10: Refrigerant module	11: Bottom plate
12: Top plate	20: First heat exchanger
30: First direction switching valve	40: Second heat exchanger
50: Expansion valve	52: PT sensor
60: Controller	62: Controller fastening portion
70: Wire unit	72: Connector
74: Wire	100: Mounting bracket
110: First bracket	112: Module coupling portion
114: Vehicle body coupling portion	116: Bending portion
118: Fastening hole	120: Second bracket
122: Bending portion	124: Fastening hole
130: Sub-bracket	132: Bending portion
134: Fastening hole

Claims

1. A refrigerant module assembly comprising:

a refrigerant module in which a refrigerant performs heat exchange while flowing;

a controller configured to control a valve and a sensor provided in the refrigerant module; and

a mounting bracket coupled to the refrigerant module and the controller and configured to mount the refrigerant module and the controller in a vehicle body.

2. The refrigerant module assembly of claim 1, wherein the refrigerant module and the controller are coupled to the mounting bracket and spaced apart from each other.

3. The refrigerant module assembly of claim 1, wherein the mounting bracket comprises:

a first bracket coupled to one surface of the refrigerant module; and

a second bracket connected to the first bracket while intersecting the first bracket and coupled to the controller.

4. The refrigerant module assembly of claim 3, wherein the first bracket comprises:

a module coupling portion coupled to one surface of the refrigerant module; and

a vehicle body coupling portion bent and extending from the module coupling portion and coupled to the vehicle body.

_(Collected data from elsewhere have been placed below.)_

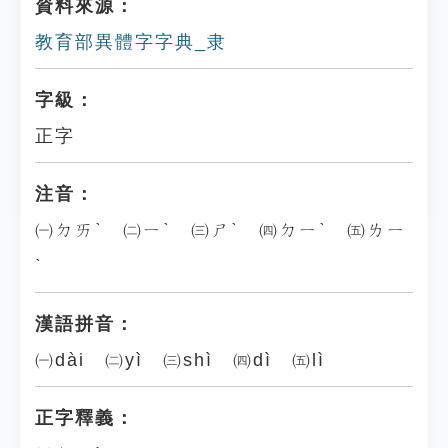
資料來源：
教育部異體字字典_隶
字級：
正字
注音：
㈠ㄉㄞˋ ㈡ㄧˋ ㈢ㄕˋ ㈣ㄉㄧˋ ㈤ㄌㄧ
ˋ
漢語拼音：
㈠dài ㈡yì ㈢shì ㈣dì ㈤lì
正字釋義：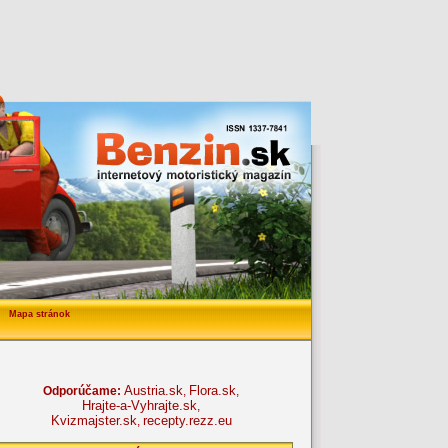
Mapa stránok
Austria.sk
Flora.sk
Odporúčame:
,
,
Hrajte-a-Vyhrajte.sk
,
Kvizmajster.sk
recepty.rezz.eu
,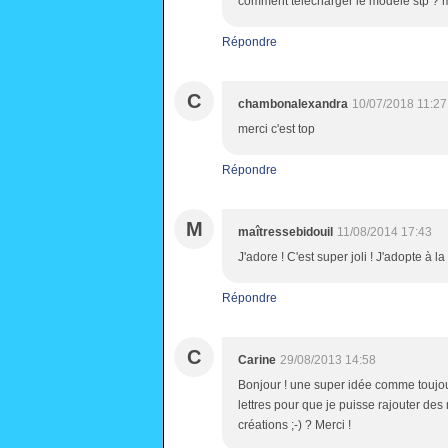
comment télécharger le modele stp ? 
Répondre
C
chambonalexandra
10/07/2018 11:27
merci c'est top
Répondre
M
maîtressebidouil
11/08/2014 17:43
J'adore ! C'est super joli ! J'adopte à la 
Répondre
C
Carine
29/08/2013 14:58
Bonjour ! une super idée comme toujour
lettres pour que je puisse rajouter des 
créations ;-) ? Merci !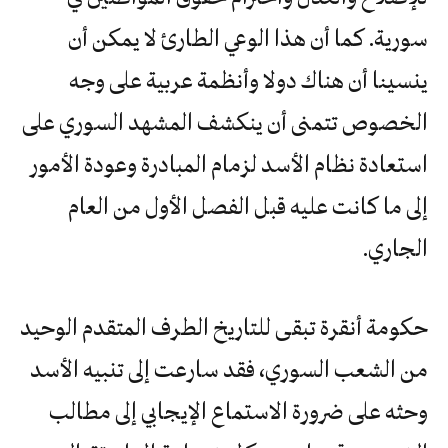
سورية. كما أن هذا الوعي الطارئ لا يمكن أن
ينسينا أن هناك دولا وأنظمة عربية على وجه
الخصوص تتمنى أن ينكشف المشهد السوري على
استعادة نظام الأسد لزمام المبادرة وعودة الأمور
إلى ما كانت عليه قبل الفصل الأول من العام
الجاري.
حكومة أنقرة تبقى للتاريخ الطرف المتقدم الوحيد
من الشعب السوري، فقد سارعت إلى تنبيه الأسد
وحثه على ضرورة الاستماع الإيجابي إلى مطالب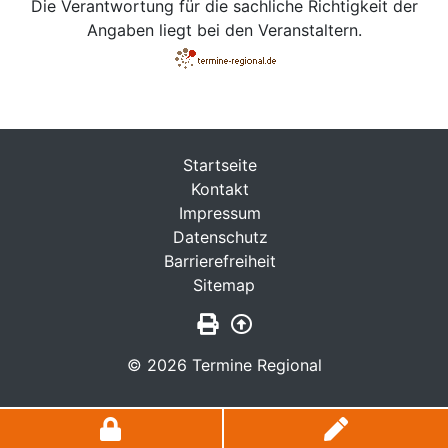
Die Verantwortung für die sachliche Richtigkeit der
Angaben liegt bei den Veranstaltern.
Startseite
Kontakt
Impressum
Datenschutz
Barrierefreiheit
Sitemap
Seite drucken
Zurück nach oben
© 2026 Termine Regional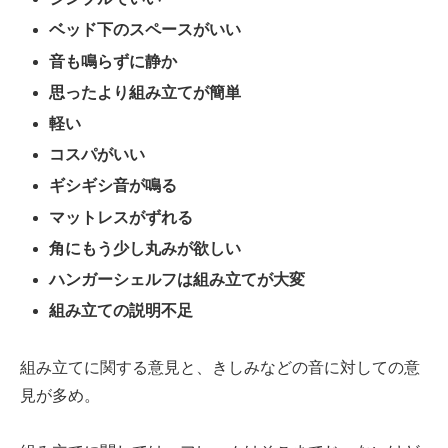
ベッド下のスペースがいい
音も鳴らずに静か
思ったより組み立てが簡単
軽い
コスパがいい
ギシギシ音が鳴る
マットレスがずれる
角にもう少し丸みが欲しい
ハンガーシェルフは組み立てが大変
組み立ての説明不足
組み立てに関する意見と、きしみなどの音に対しての意
見が多め。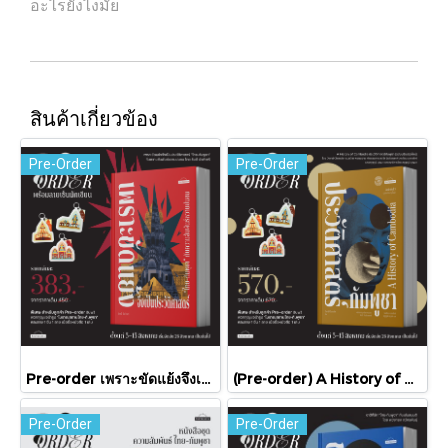
อะไรยังไงมั้ย
สินค้าเกี่ยวข้อง
Pre-Order
Pre-Order
Pre-order เพราะขัดแย้งจึงเป็นประวัติศาสตร์ "ไทย-กัมพูชา" กับความสัมพันธ์หวานปนขม / มติชน
(Pre-order) A History of Cambodia ประวัติศาสตร์กัมพูชา (ฉบับปรับปรุงใหม่) / David Chandler / มติชน
Pre-Order
Pre-Order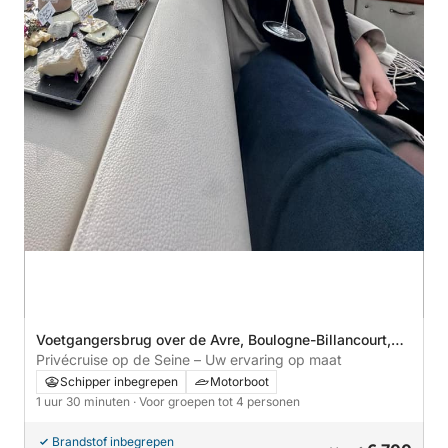
Voetgangersbrug over de Avre, Boulogne-Billancourt,
Frankrijk
Privécruise op de Seine – Uw ervaring op maat
Schipper inbegrepen
Motorboot
1 uur 30 minuten
· Voor groepen tot 4 personen
Brandstof inbegrepen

5. The refrigerant module assembly of claim 3, wherein at least a part of the second bracket is bent and coupled to at least two surfaces of the controller.

6. The refrigerant module assembly of claim 1, wherein the controller is coupled to the mounting bracket and disposed between the refrigerant module and the vehicle body.

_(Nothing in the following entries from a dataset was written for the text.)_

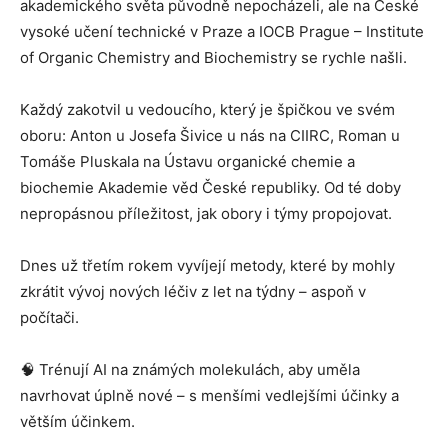
akademického světa původně nepocházeli, ale na České
vysoké učení technické v Praze a IOCB Prague – Institute
of Organic Chemistry and Biochemistry se rychle našli.
Každý zakotvil u vedoucího, který je špičkou ve svém
oboru: Anton u Josefa Šivice u nás na CIIRC, Roman u
Tomáše Pluskala na Ústavu organické chemie a
biochemie Akademie věd České republiky. Od té doby
nepropásnou příležitost, jak obory i týmy propojovat.
Dnes už třetím rokem vyvíjejí metody, které by mohly
zkrátit vývoj nových léčiv z let na týdny – aspoň v
počítači.
🧠 Trénují AI na známých molekulách, aby uměla
navrhovat úplně nové – s menšími vedlejšími účinky a
větším účinkem.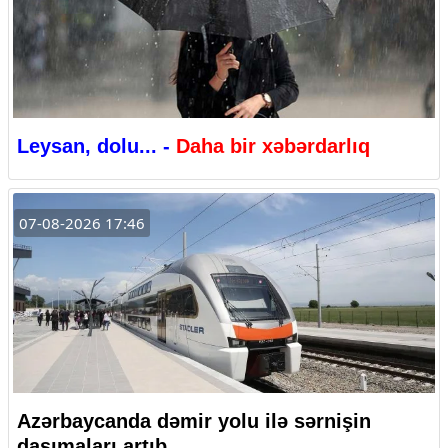
Leysan, dolu... -
Daha bir xəbərdarlıq
07-08-2026 17:46
Azərbaycanda dəmir yolu ilə sərnişin
daşımaları artıb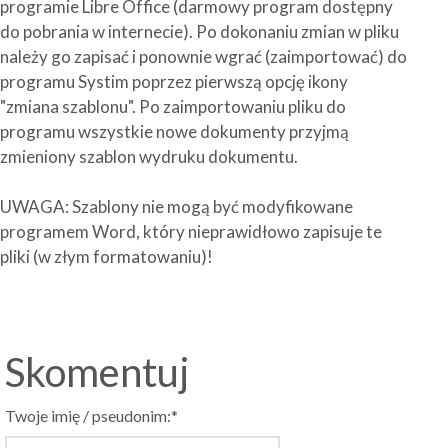
programie Libre Office (darmowy program dostępny
do pobrania w internecie). Po dokonaniu zmian w pliku
należy go zapisać i ponownie wgrać (zaimportować) do
programu Systim poprzez pierwszą opcję ikony
"zmiana szablonu". Po zaimportowaniu pliku do
programu wszystkie nowe dokumenty przyjmą
zmieniony szablon wydruku dokumentu.
UWAGA: Szablony nie mogą być modyfikowane
programem Word, który nieprawidłowo zapisuje te
pliki (w złym formatowaniu)!
Skomentuj
Twoje imię / pseudonim:*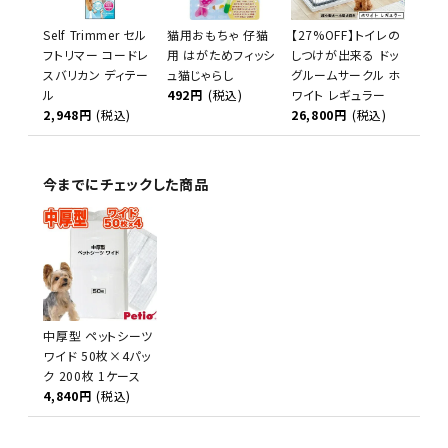
Self Trimmer セル
猫用おもちゃ 仔猫
【27%OFF】トイレの
フトリマー コードレ
用 はがためフィッシ
しつけが出来る ドッ
スバリカン ディテー
ュ猫じゃらし
グルームサークル ホ
ル
492円
(税込)
ワイト レギュラー
2,948円
(税込)
26,800円
(税込)
今までにチェックした商品
中厚型 ペットシーツ
ワイド 50枚×4パッ
ク 200枚 1ケース
4,840円
(税込)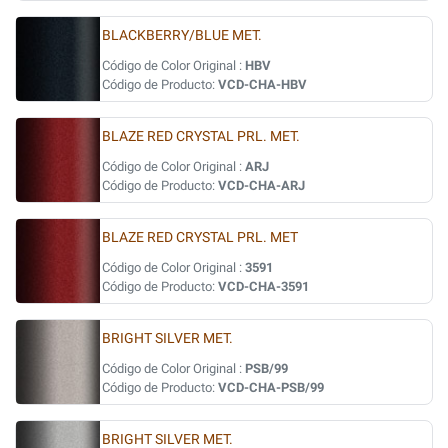
BLACKBERRY/BLUE MET.
Código de Color Original :
HBV
Código de Producto:
VCD-CHA-HBV
BLAZE RED CRYSTAL PRL. MET.
Código de Color Original :
ARJ
Código de Producto:
VCD-CHA-ARJ
BLAZE RED CRYSTAL PRL. MET
Código de Color Original :
3591
Código de Producto:
VCD-CHA-3591
BRIGHT SILVER MET.
Código de Color Original :
PSB/99
Código de Producto:
VCD-CHA-PSB/99
BRIGHT SILVER MET.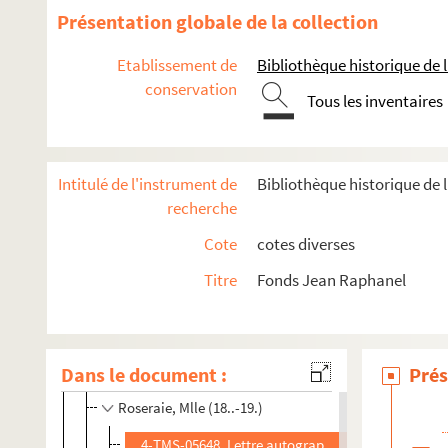
Reynold, Berthe (18..-19.. ; auteur dramatique)
Présentation globale de la collection
Richard-Christian, I. (18..-19.. ; comédien)
Etablissement de
Bibliothèque historique de la
Richepin, Jean (1849-1926)
conservation
Richet, Stéphane (18..-19.)
Tous les inventaires
Robiane, Fanny (1899-1982)
Roger, Eva (18..-19.)
Intitulé de l'instrument de
Bibliothèque historique de l
Roger, Georgette (18..-19.)
recherche
Roger-Miclos, Aimée-Marie (1860-1950)
Cote
cotes diverses
Roggers, Henriette (1881-1950)
Titre
Fonds Jean Raphanel
Rollan, Henri (1888-1967)
Rolly, Jeanne (1870-1929)
Rondel, Auguste (1858-1934)
Dans le document :
Prés
Rosay, Françoise (1891-1974)
Roseraie, Mlle (18..-19.)
4-TMS-05648. Lettre autographe à Jean Raphanel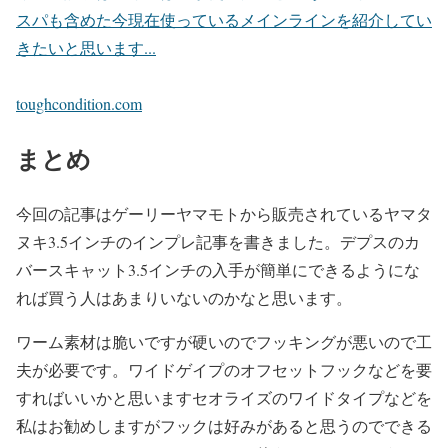
スパも含めた今現在使っているメインラインを紹介してい
きたいと思います...
toughcondition.com
まとめ
今回の記事はゲーリーヤマモトから販売されているヤマタ
ヌキ3.5インチのインプレ記事を書きました。デプスのカ
バースキャット3.5インチの入手が簡単にできるようにな
れば買う人はあまりいないのかなと思います。
ワーム素材は脆いですが硬いのでフッキングが悪いので工
夫が必要です。ワイドゲイプのオフセットフックなどを要
すればいいかと思いますセオライズのワイドタイプなどを
私はお勧めしますがフックは好みがあると思うのでできる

7. The refrigerant module assembly of claim 1, wherein the mounting bracket is provided as a plurality of mounting brackets and coupled to one surface of the refrigerant module to mount the refrigerant module in the vehicle body.

8. The refrigerant module assembly of claim 1, wherein an expansion valve, a direction switching valve, and a PT sensor are disposed in the refrigerant module.

9. The refrigerant module assembly of claim 1, further comprising:

at least one sub-bracket coupled to one side of the refrigerant module and configured to fix the refrigerant module to the vehicle body.

10. The refrigerant module assembly of claim 1, wherein the mounting bracket comprises:

a first bracket coupled to one surface of the refrigerant module; and

a second bracket connected to the first bracket while intersecting the first bracket, and

wherein the controller is coupled to the first bracket and the second bracket opposite to the side to which the refrigerant module is coupled.

11. The refrigerant module assembly of claim 1, wherein the refrigerant module and the controller are electrically connected by a wire unit.

12. The refrigerant module assembly of claim 11, wherein the wire unit comprises:

a connector fastened to one side of the refrigerant module; and

a plurality of wires branching off and extending from the connector and respectively connected to the valve and the sensor of the controller.